Monetizing insignificant sites [WAS: frustrated newbie still can't get records to display at all in her first solution]

Talk about frustrated...!

I'd love to have a succinct answer to this. *I* don't need much persuasion
about the need for security, but I do spend a lot of time trying to persuade
customers that it is in their interests to pay for my time to make their
[local volunteer soccer league] website reasonably secure.

So come on Bil, don't leave us on a cliffhanger. Attending LDC is a
non-starter because of health. Will I ever hear the rest...?

Roddie Grant




--
This list is a free service of LassoSoft: http://www.LassoSoft.com/
Search the list archives: http://www.ListSearch.com/Lasso/Browse/
Manage your subscription: http://www.ListSearch.com/Lasso/

Yeah . . . I'm not going to be able to attend that either.
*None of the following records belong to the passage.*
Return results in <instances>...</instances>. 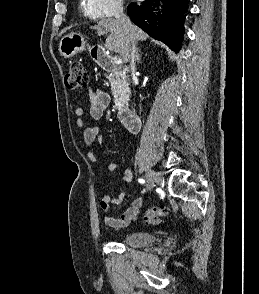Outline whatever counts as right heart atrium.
<instances>
[{
	"mask_svg": "<svg viewBox=\"0 0 259 294\" xmlns=\"http://www.w3.org/2000/svg\"><path fill=\"white\" fill-rule=\"evenodd\" d=\"M97 17L107 18L116 16L123 10V0H88Z\"/></svg>",
	"mask_w": 259,
	"mask_h": 294,
	"instance_id": "1",
	"label": "right heart atrium"
}]
</instances>
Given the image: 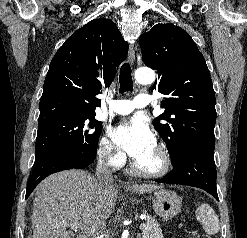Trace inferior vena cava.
<instances>
[{"label": "inferior vena cava", "instance_id": "inferior-vena-cava-1", "mask_svg": "<svg viewBox=\"0 0 247 238\" xmlns=\"http://www.w3.org/2000/svg\"><path fill=\"white\" fill-rule=\"evenodd\" d=\"M97 179L101 182H109L113 180L112 171L107 165V156H102L96 167Z\"/></svg>", "mask_w": 247, "mask_h": 238}]
</instances>
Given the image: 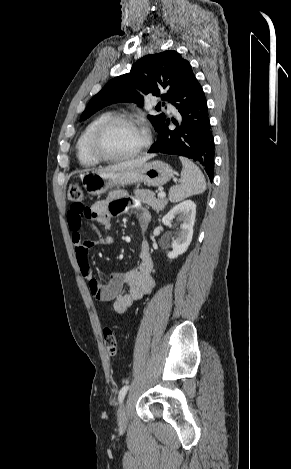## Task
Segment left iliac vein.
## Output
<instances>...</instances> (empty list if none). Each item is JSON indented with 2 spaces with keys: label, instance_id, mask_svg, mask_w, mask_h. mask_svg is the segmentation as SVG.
I'll list each match as a JSON object with an SVG mask.
<instances>
[{
  "label": "left iliac vein",
  "instance_id": "left-iliac-vein-1",
  "mask_svg": "<svg viewBox=\"0 0 291 469\" xmlns=\"http://www.w3.org/2000/svg\"><path fill=\"white\" fill-rule=\"evenodd\" d=\"M128 420V410H127V405L125 402L121 404L118 410V422L119 426L121 428H124L126 426Z\"/></svg>",
  "mask_w": 291,
  "mask_h": 469
}]
</instances>
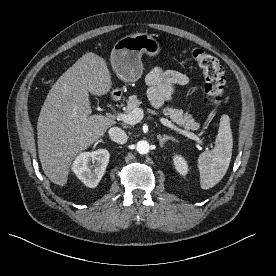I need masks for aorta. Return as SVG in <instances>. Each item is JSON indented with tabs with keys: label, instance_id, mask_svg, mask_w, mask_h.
<instances>
[{
	"label": "aorta",
	"instance_id": "obj_1",
	"mask_svg": "<svg viewBox=\"0 0 276 276\" xmlns=\"http://www.w3.org/2000/svg\"><path fill=\"white\" fill-rule=\"evenodd\" d=\"M136 150L139 154H147L150 151V144L147 141L141 140L137 142Z\"/></svg>",
	"mask_w": 276,
	"mask_h": 276
}]
</instances>
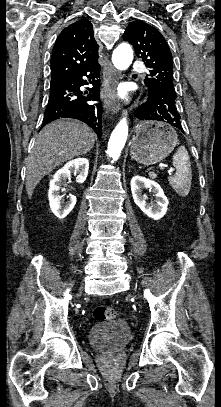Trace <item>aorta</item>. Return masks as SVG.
Here are the masks:
<instances>
[{"mask_svg":"<svg viewBox=\"0 0 221 407\" xmlns=\"http://www.w3.org/2000/svg\"><path fill=\"white\" fill-rule=\"evenodd\" d=\"M133 61V50L128 43L116 47L112 54V62L118 70H126ZM128 136V122L126 118L120 120L113 130L107 147V154L117 160L126 143Z\"/></svg>","mask_w":221,"mask_h":407,"instance_id":"1","label":"aorta"}]
</instances>
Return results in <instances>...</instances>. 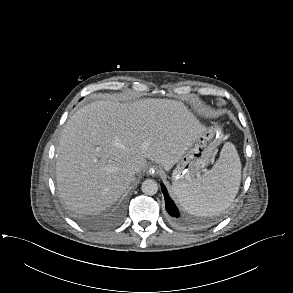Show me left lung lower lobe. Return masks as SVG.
Segmentation results:
<instances>
[{
  "label": "left lung lower lobe",
  "instance_id": "0a47b994",
  "mask_svg": "<svg viewBox=\"0 0 293 293\" xmlns=\"http://www.w3.org/2000/svg\"><path fill=\"white\" fill-rule=\"evenodd\" d=\"M161 188L165 197V204H166V210L168 212V214L170 215L171 219L179 222L178 218H179V212L178 209L176 208L175 204L173 203V201L170 199L168 192L165 188V186L163 184H161Z\"/></svg>",
  "mask_w": 293,
  "mask_h": 293
}]
</instances>
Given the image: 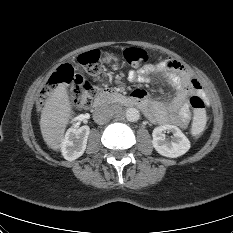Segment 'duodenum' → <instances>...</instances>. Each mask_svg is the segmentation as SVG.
Wrapping results in <instances>:
<instances>
[{
  "label": "duodenum",
  "instance_id": "duodenum-1",
  "mask_svg": "<svg viewBox=\"0 0 233 233\" xmlns=\"http://www.w3.org/2000/svg\"><path fill=\"white\" fill-rule=\"evenodd\" d=\"M108 102L119 103L125 106H132L136 103L135 100L128 98L113 89L104 88L96 97L94 106L99 108Z\"/></svg>",
  "mask_w": 233,
  "mask_h": 233
}]
</instances>
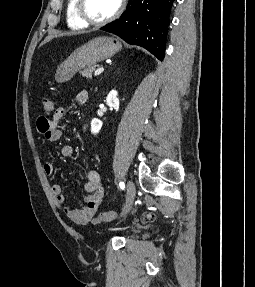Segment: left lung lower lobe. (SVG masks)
I'll use <instances>...</instances> for the list:
<instances>
[{"instance_id": "0a47b994", "label": "left lung lower lobe", "mask_w": 255, "mask_h": 287, "mask_svg": "<svg viewBox=\"0 0 255 287\" xmlns=\"http://www.w3.org/2000/svg\"><path fill=\"white\" fill-rule=\"evenodd\" d=\"M175 0H129L123 15L101 30L131 45L146 48L159 60L164 57L170 9Z\"/></svg>"}]
</instances>
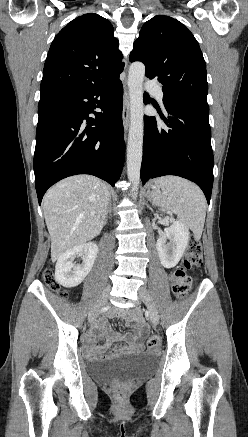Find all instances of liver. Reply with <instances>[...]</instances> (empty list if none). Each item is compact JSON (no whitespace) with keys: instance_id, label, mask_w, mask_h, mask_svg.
<instances>
[{"instance_id":"6515ba94","label":"liver","mask_w":248,"mask_h":437,"mask_svg":"<svg viewBox=\"0 0 248 437\" xmlns=\"http://www.w3.org/2000/svg\"><path fill=\"white\" fill-rule=\"evenodd\" d=\"M109 201L106 183L90 175L66 178L47 191L43 209L51 237L52 262L100 234Z\"/></svg>"}]
</instances>
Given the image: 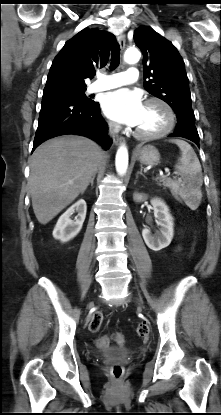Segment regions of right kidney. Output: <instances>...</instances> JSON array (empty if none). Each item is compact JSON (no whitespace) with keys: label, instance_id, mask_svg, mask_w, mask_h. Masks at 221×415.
Returning a JSON list of instances; mask_svg holds the SVG:
<instances>
[{"label":"right kidney","instance_id":"ca27d5eb","mask_svg":"<svg viewBox=\"0 0 221 415\" xmlns=\"http://www.w3.org/2000/svg\"><path fill=\"white\" fill-rule=\"evenodd\" d=\"M87 205L84 200H79L64 212L58 219L53 230V237L61 242H68L73 239L82 229L86 217ZM74 212L78 215L71 220Z\"/></svg>","mask_w":221,"mask_h":415}]
</instances>
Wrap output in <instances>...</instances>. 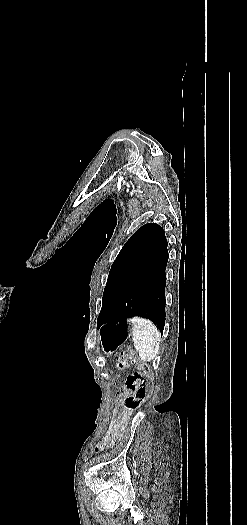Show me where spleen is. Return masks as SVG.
Masks as SVG:
<instances>
[{
	"label": "spleen",
	"mask_w": 247,
	"mask_h": 525,
	"mask_svg": "<svg viewBox=\"0 0 247 525\" xmlns=\"http://www.w3.org/2000/svg\"><path fill=\"white\" fill-rule=\"evenodd\" d=\"M131 321L133 325L132 339L134 349L138 351L141 361L149 363V361L155 359L159 351L160 333L149 319L133 317Z\"/></svg>",
	"instance_id": "1"
}]
</instances>
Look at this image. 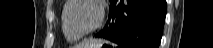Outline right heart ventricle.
I'll use <instances>...</instances> for the list:
<instances>
[{
    "label": "right heart ventricle",
    "instance_id": "obj_1",
    "mask_svg": "<svg viewBox=\"0 0 213 48\" xmlns=\"http://www.w3.org/2000/svg\"><path fill=\"white\" fill-rule=\"evenodd\" d=\"M63 12H64V9H63ZM63 14V13H62ZM61 29H62V32H63V35L65 36L66 40L68 42H76L79 38L78 37H75V36H72L70 35L63 27V24L61 26Z\"/></svg>",
    "mask_w": 213,
    "mask_h": 48
}]
</instances>
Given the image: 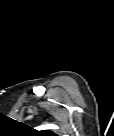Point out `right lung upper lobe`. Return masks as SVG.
<instances>
[{
  "mask_svg": "<svg viewBox=\"0 0 114 136\" xmlns=\"http://www.w3.org/2000/svg\"><path fill=\"white\" fill-rule=\"evenodd\" d=\"M46 133H47V134H52V132H50V131H46Z\"/></svg>",
  "mask_w": 114,
  "mask_h": 136,
  "instance_id": "right-lung-upper-lobe-1",
  "label": "right lung upper lobe"
}]
</instances>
I'm sure the point is not to give away all the goodies for free, since
registration is $500, but attending that is simply not a possibility for me
at the moment.  If anyone wants to give me some info/pointers on the
previous that wouldn't necessitate a trip to Chicago, that would be super
swell.  :)

What would people do with that local volunteer soccer league example, for
example?

(For comparison purposes, my site is a bit larger than that, I believe, but
that comparison is quite apt in terms of the probable lack of sensitivity of
the information involved.  Still, don't want it replaced by porn links,
nevertheless.)

Thanks!
Ramona


On 7/21/08 5:17 AM, "lasso_list@..." <lasso_list@...>
wrote:



--
This list is a free service of LassoSoft: http://www.LassoSoft.com/
Search the list archives: http://www.ListSearch.com/Lasso/Browse/
Manage your subscription: http://www.ListSearch.com/Lasso/

Coming in late here, I wanted to add my 2 cents and also hoot a  
little :)  At the conference I'm going to speak about the Lasso  
framework PageBlocks <www.pageblocks.org>, especially how it handles  
certan security matters. Here is an excerpt from MY paper :-D

-----
3. Security In PageBlocks: Data Validation

Security is an ever increasing concern when making web solutions.  
While a lot of responsibility for the securing of a server lays with  
the HSP, the developer is responsible for what the web application  
does in terms of opening holes into data and areas not meant for  
public access.
The problem is that the great power of the Internet and the great  
impact of good websites lay in their interactive nature, but this  
interactivity is obtained in your web application by the same means  
that opens almost all it's potential security risks.
While security is an area which naturally is constantly shifting, then  
there are basic rules that one can go with in order to get a very long  
way. PageBlocks is build up around a set of security principles which  
you find outlined here: <www.pageblocks.org/refc/refc_security>.  
Building with the PageBlocks framework and with these principles in  
mind increases chances considerably that your web application will  
stand well against attacks!
-----

My point is that using a framework like PageBlocks you get a lot of  
added value in terms of security, you don't need to invent the wheel  
once again :)

/nikolaj

On 21. jul 2008, at 14:17, Roddie Grant wrote:

--
This list is a free service of LassoSoft: http://www.LassoSoft.com/
Search the list archives: http://www.ListSearch.com/Lasso/Browse/
Manage your subscription: http://www.ListSearch.com/Lasso/

Ramone, Roddie & others,

OK, to be little more "constructive": I know how hard it can be to go  
to a conference like LDC i September, I only go because I happen to  
have enough frequent flyer points to get the trip for free!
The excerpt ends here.